By Kevin Deutsch
A Coral Springs company has agreed to pay $3.15 million in settlement money to resolve allegations it submitted false Medicare claims to the government after a whistleblower revealed the alleged lawbreaking, prosecutors said.
VirtuOx, Inc, which operates Medicare-approved diagnostic testing facilities, allegedly violated the U.S. False Claims Act by falsely identifying the location for “certain services it performed to obtain a higher rate of reimbursement from Medicare” between January 2016 and December 2020, according to a May 19 announcement from the Department of Justice.
With headquarters at 5850 Coral Ridge Dr., the company knowingly submitted false claims to Medicare identifying its diagnostic facilities located in San Francisco as the site where it performed overnight pulse oximetry tests when, in fact, no such services were performed at that location, the government’s lawyers said.
VirtuOx did administer overnight pulse oximetry tests as part of its business but, at times, also billed Medicare for single determination pulse oximetry tests—commonly referred to as an oxygen “spot check”—for the same patient, even though the only test performed was the overnight test, according to DOJ.
Along with the civil settlement, VirtuOx entered into a Corporate Integrity Agreement with the U.S. Department of Health and Human Services’ Office of Inspector General. The five-year agreement requires VirtuOx to retain an outside expert to perform annual claims reviews that address the place of service identified on Medicare claims, prosecutors said.
According to its website, VirtuOx is a healthcare information technology company that provides diagnostic tools and services that enable various healthcare organizations and professionals to diagnose and treat diseases.
“The fraudulent billing of Medicare results in systemically higher medical care costs for all,” said Juan Antonio Gonzalez, United States Attorney for the Southern District of Florida. “My Office will continue to hold accountable those health care providers who manipulate the system to benefit their own bottom line.”
The company’s allegedly illegal activities were revealed following a lawsuit filed by whistleblower Amber Watt in federal court in Miami.

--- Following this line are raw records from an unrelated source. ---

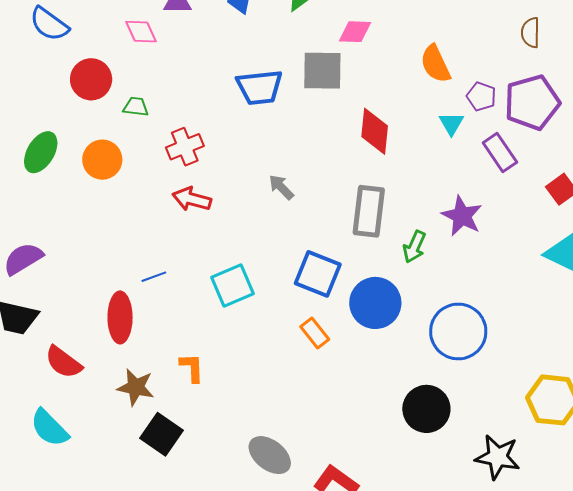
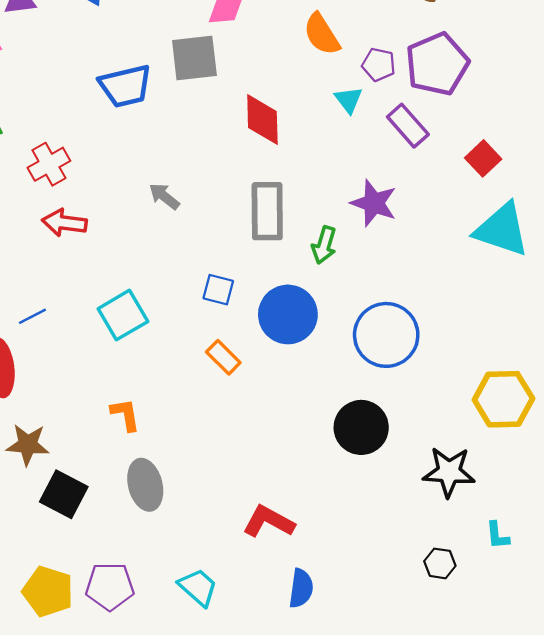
blue square: (318, 274) -> (218, 290), size x0.6
orange L-shape: (192, 368) -> (125, 415), moved
gray ellipse: (270, 455) -> (145, 485), moved, turned 45

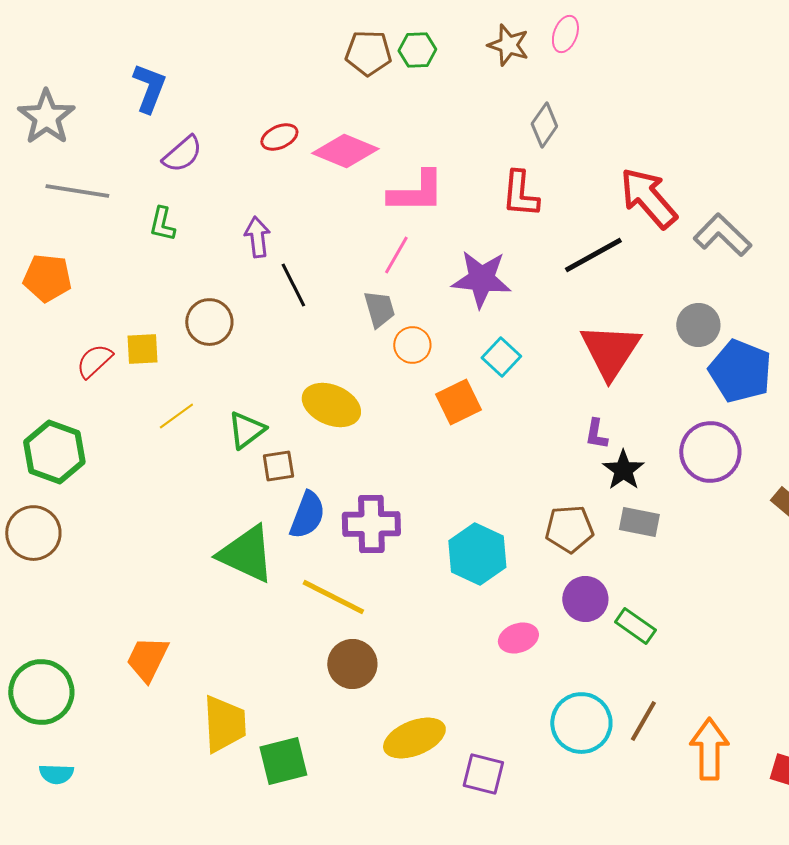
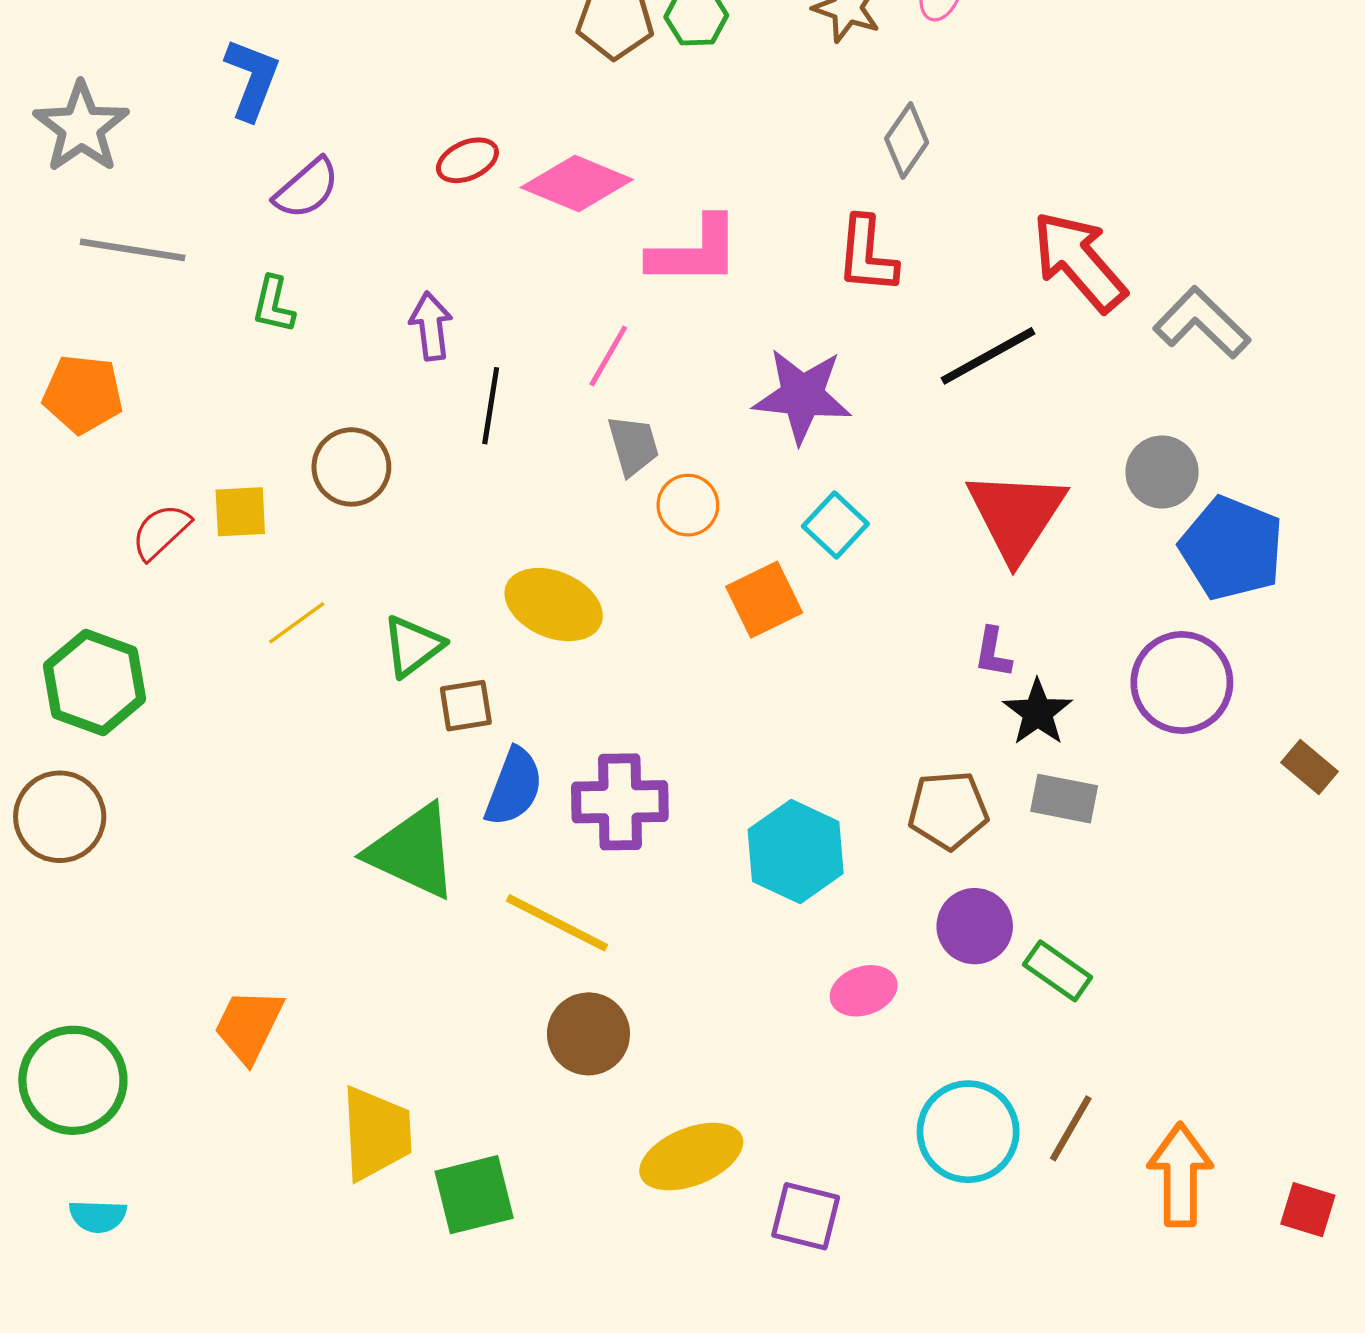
pink line: (396, 255) -> (608, 356), moved
black line: (293, 285) -> (491, 406), turned 36

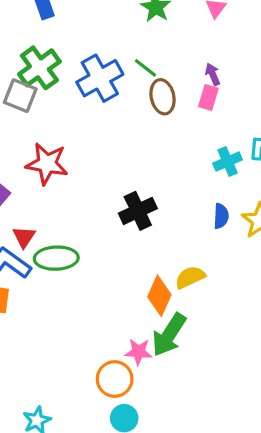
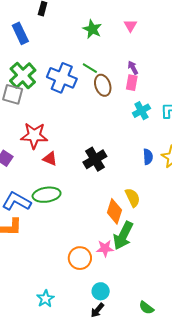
blue cross: (100, 78) -> (62, 78), turned -32
cyan cross: (228, 161) -> (141, 111), moved
red triangle: (24, 237) -> (50, 159), moved, turned -35
yellow semicircle: (190, 277) -> (133, 198), turned 96
orange circle: (115, 379) -> (80, 258), moved

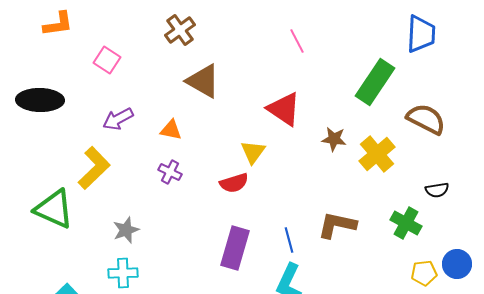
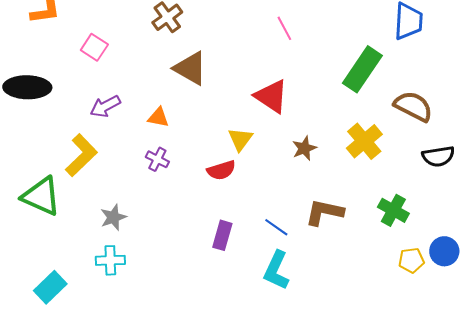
brown star: (334, 139) -> (304, 148), moved, turned -30
black semicircle: (437, 190) -> (438, 156), moved, size x1.4
blue line: (289, 240) -> (276, 227), turned -40
purple rectangle: (235, 248) -> (222, 235), size x0.7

The lawsuit was filed under the whistleblower provisions of the False Claims Act, which permits private individuals to sue on behalf of the government for false claims and to share in any monetary recovery.
The whistleblower share to be awarded in connection with the settlement is $630,000, according to DOJ.
“By submitting false claims to Medicare, providers waste valuable taxpayer dollars and undermine the integrity of federal health care programs,” said Special Agent in Charge Omar Pérez Aybar of the Department of Health and Human Services’ Office of Inspector General.